Which lines of the records contain the word "section"? Show each of them.

━━━━━━━━━━━━━━━━━━━━

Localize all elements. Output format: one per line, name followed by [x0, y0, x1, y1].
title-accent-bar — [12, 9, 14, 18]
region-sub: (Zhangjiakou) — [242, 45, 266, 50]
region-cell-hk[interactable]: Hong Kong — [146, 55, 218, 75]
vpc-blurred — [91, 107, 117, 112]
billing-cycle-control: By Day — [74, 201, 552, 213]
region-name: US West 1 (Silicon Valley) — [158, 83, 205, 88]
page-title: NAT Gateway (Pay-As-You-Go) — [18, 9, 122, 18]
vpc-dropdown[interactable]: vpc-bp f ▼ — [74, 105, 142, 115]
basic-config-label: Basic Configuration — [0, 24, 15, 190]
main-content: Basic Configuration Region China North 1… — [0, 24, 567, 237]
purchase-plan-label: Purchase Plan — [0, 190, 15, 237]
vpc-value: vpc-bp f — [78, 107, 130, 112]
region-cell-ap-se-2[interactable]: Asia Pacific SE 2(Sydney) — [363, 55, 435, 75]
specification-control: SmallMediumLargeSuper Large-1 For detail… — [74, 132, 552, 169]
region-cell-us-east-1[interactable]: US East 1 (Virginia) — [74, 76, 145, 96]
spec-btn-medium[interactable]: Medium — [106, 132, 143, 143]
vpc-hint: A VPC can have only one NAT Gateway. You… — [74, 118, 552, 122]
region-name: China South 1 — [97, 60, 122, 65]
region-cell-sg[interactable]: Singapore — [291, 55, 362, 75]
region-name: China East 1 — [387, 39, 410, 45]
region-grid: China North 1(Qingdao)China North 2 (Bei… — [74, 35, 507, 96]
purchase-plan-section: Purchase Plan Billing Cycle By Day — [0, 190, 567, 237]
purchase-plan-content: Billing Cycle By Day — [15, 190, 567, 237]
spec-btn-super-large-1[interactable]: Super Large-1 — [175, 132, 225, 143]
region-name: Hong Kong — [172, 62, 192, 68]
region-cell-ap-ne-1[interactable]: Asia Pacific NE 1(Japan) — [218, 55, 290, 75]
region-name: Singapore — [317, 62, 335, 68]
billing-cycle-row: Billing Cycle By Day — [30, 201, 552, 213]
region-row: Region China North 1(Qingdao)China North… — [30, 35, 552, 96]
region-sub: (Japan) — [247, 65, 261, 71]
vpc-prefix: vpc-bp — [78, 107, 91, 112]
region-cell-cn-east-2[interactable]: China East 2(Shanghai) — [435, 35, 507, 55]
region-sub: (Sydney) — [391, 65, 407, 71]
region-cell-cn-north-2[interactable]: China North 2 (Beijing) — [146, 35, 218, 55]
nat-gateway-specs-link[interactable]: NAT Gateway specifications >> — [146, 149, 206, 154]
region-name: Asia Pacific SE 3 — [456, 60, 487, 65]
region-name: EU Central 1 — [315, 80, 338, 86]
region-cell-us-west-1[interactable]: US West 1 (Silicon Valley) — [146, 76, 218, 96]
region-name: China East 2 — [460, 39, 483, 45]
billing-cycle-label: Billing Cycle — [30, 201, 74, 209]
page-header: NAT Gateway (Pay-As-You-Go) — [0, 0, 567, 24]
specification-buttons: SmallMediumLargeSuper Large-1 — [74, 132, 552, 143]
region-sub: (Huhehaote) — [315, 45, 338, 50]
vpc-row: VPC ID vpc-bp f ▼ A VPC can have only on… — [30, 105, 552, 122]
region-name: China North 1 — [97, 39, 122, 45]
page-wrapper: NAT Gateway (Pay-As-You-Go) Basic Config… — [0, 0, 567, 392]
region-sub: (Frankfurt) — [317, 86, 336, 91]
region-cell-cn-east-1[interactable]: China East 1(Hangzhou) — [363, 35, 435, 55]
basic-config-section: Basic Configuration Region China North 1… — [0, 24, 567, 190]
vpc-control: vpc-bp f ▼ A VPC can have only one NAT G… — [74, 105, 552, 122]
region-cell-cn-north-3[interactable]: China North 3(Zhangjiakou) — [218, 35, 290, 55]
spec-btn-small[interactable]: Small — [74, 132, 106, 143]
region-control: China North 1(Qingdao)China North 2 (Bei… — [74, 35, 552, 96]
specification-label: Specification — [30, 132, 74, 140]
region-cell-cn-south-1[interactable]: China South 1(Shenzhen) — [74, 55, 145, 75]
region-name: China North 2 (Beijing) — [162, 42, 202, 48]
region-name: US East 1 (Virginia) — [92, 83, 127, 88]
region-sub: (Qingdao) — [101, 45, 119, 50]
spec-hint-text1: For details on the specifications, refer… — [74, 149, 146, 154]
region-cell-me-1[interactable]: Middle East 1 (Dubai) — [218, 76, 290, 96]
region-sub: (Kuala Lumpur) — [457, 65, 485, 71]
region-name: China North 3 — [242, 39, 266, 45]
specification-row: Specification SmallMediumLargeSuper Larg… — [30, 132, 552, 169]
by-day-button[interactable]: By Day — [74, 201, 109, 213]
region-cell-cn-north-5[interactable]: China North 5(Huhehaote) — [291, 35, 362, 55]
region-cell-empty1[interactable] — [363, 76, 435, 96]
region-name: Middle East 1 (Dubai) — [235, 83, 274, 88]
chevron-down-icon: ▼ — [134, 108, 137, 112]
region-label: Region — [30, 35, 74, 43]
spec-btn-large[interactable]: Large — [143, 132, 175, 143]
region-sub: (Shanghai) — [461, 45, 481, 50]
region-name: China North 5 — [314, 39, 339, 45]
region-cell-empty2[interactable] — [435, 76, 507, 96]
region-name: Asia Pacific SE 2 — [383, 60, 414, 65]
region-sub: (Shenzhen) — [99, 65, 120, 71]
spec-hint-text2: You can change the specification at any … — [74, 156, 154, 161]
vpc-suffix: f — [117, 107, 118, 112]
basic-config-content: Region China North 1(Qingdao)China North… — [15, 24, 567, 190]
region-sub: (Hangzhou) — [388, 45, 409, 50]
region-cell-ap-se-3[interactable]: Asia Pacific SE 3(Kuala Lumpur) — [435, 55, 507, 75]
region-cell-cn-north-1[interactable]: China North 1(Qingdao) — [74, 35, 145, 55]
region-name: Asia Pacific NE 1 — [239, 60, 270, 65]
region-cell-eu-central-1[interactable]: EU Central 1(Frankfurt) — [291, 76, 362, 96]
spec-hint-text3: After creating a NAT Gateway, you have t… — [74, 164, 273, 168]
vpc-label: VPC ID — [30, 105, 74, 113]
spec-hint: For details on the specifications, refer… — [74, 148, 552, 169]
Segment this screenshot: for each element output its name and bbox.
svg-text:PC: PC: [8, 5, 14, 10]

━━━━━━━━━━━━━━━━━━━━

## YOUR RESPONSE
purchase-plan-section: Purchase Plan Billing Cycle By Day — [0, 190, 567, 237]
basic-config-section: Basic Configuration Region China North 1… — [0, 24, 567, 190]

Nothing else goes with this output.